Exercise description: Without including any images, set down the records below exactly.

Records for this exercise:
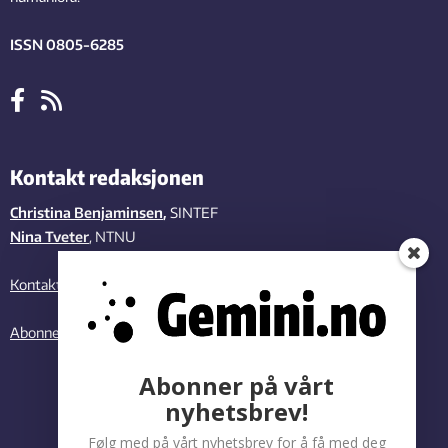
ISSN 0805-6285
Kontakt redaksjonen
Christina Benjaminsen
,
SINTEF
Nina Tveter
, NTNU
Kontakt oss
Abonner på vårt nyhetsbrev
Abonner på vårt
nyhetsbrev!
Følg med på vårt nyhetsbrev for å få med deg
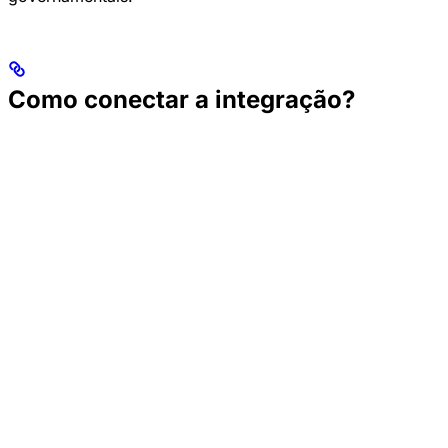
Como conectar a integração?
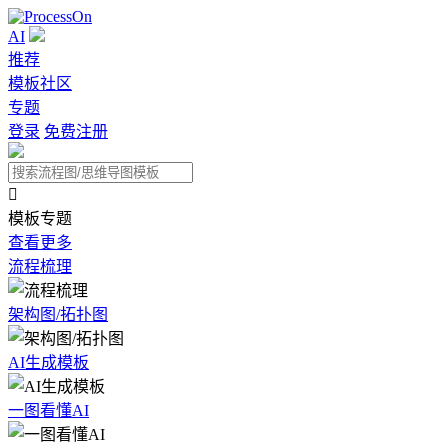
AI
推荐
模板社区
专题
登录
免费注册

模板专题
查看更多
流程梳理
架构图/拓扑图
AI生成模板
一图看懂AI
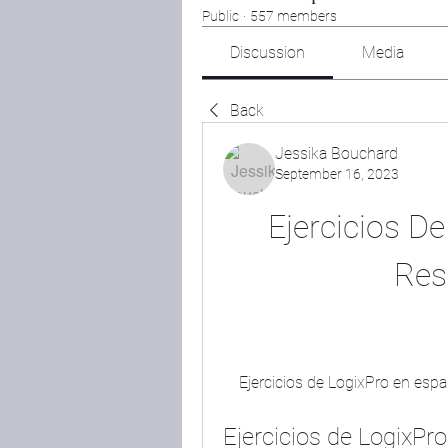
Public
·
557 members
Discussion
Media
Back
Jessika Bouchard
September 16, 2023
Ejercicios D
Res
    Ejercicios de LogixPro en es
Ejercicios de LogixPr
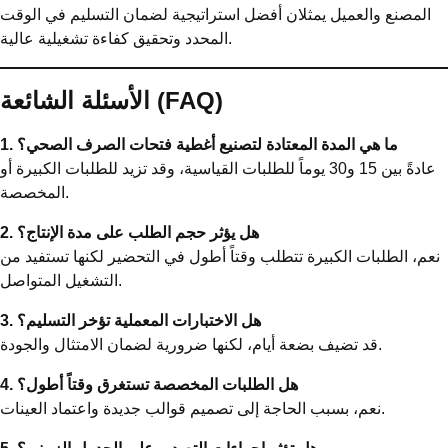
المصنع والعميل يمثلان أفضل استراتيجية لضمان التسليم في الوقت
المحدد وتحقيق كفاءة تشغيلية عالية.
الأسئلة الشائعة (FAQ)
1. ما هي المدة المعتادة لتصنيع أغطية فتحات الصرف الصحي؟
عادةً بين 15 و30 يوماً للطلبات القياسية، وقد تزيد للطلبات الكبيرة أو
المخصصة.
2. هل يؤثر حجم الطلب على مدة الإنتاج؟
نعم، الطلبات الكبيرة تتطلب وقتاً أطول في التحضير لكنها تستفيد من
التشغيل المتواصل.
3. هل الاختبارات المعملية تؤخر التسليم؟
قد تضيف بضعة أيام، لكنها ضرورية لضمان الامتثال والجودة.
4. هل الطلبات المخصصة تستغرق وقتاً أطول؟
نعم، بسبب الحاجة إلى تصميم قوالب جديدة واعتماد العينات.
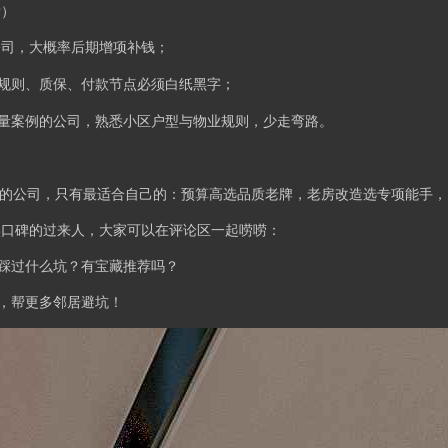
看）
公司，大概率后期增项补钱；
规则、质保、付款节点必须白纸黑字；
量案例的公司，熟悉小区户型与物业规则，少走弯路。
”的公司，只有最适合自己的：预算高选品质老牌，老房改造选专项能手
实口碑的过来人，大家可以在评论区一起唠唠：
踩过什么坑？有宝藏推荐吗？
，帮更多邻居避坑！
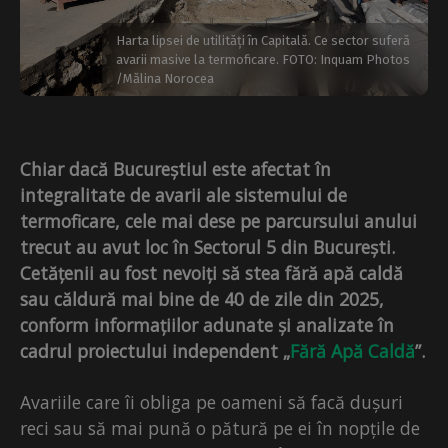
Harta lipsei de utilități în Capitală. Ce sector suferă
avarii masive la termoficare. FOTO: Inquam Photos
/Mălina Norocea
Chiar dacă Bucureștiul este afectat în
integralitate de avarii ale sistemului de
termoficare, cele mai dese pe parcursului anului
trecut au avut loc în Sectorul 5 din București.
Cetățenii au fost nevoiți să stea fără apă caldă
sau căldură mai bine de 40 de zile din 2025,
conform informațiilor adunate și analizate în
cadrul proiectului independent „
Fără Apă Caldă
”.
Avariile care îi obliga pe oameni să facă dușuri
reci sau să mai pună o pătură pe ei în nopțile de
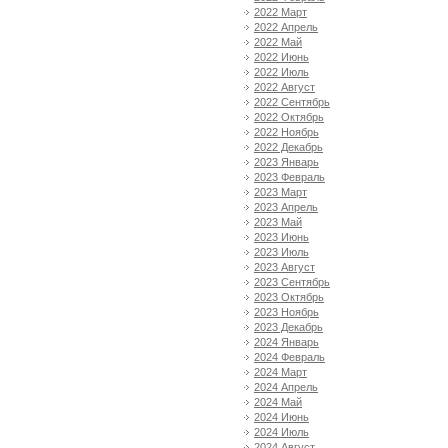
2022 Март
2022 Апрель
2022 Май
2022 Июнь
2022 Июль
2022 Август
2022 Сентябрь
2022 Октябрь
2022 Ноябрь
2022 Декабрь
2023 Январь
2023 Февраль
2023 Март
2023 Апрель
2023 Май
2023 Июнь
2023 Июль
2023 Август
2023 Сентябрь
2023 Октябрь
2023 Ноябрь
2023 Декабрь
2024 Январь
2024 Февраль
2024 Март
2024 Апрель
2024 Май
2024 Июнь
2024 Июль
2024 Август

Result of the exercise:
ISSN 0805-6285
Kontakt redaksjonen
Christina Benjaminsen
,
SINTEF
Nina Tveter
, NTNU
Kontakt oss
Abonner på vårt nyhetsbrev
Abonner på vårt
nyhetsbrev!
Følg med på vårt nyhetsbrev for å få med deg
Como conectar a integração?
AI
推荐
模板社区
专题
登录
免费注册

模板专题
查看更多
流程梳理
架构图/拓扑图
AI生成模板
一图看懂AI
Public
·
557 members
Discussion
Media
Back
Jessika Bouchard
September 16, 2023
Ejercicios D
Res
    Ejercicios de LogixPro en es
Ejercicios de LogixPr
المصنع والعميل يمثلان أفضل استراتيجية لضمان التسليم في الوقت
المحدد وتحقيق كفاءة تشغيلية عالية.
الأسئلة الشائعة (FAQ)
1. ما هي المدة المعتادة لتصنيع أغطية فتحات الصرف الصحي؟
عادةً بين 15 و30 يوماً للطلبات القياسية، وقد تزيد للطلبات الكبيرة أو
المخصصة.
2. هل يؤثر حجم الطلب على مدة الإنتاج؟
نعم، الطلبات الكبيرة تتطلب وقتاً أطول في التحضير لكنها تستفيد من
التشغيل المتواصل.
3. هل الاختبارات المعملية تؤخر التسليم؟
قد تضيف بضعة أيام، لكنها ضرورية لضمان الامتثال والجودة.
4. هل الطلبات المخصصة تستغرق وقتاً أطول؟
نعم، بسبب الحاجة إلى تصميم قوالب جديدة واعتماد العينات.
看）
公司，大概率后期增项补钱；
规则、质保、付款节点必须白纸黑字；
量案例的公司，熟悉小区户型与物业规则，少走弯路。
”的公司，只有最适合自己的：预算高选品质老牌，老房改造选专项能手
实口碑的过来人，大家可以在评论区一起唠唠：
踩过什么坑？有宝藏推荐吗？
，帮更多邻居避坑！
Harta lipsei de utilități în Capitală. Ce sector suferă
avarii masive la termoficare. FOTO: Inquam Photos
/Mălina Norocea
Chiar dacă Bucureștiul este afectat în
integralitate de avarii ale sistemului de
termoficare, cele mai dese pe parcursului anului
trecut au avut loc în Sectorul 5 din București.
Cetățenii au fost nevoiți să stea fără apă caldă
sau căldură mai bine de 40 de zile din 2025,
conform informațiilor adunate și analizate în
cadrul proiectului independent „
Fără Apă Caldă
”.
Avariile care îi obliga pe oameni să facă dușuri
reci sau să mai pună o pătură pe ei în nopțile de
2022 Март
2022 Апрель
2022 Май
2022 Июнь
2022 Июль
2022 Август
2022 Сентябрь
2022 Октябрь
2022 Ноябрь
2022 Декабрь
2023 Январь
2023 Февраль
2023 Март
2023 Апрель
2023 Май
2023 Июнь
2023 Июль
2023 Август
2023 Сентябрь
2023 Октябрь
2023 Ноябрь
2023 Декабрь
2024 Январь
2024 Февраль
2024 Март
2024 Апрель
2024 Май
2024 Июнь
2024 Июль
2024 Август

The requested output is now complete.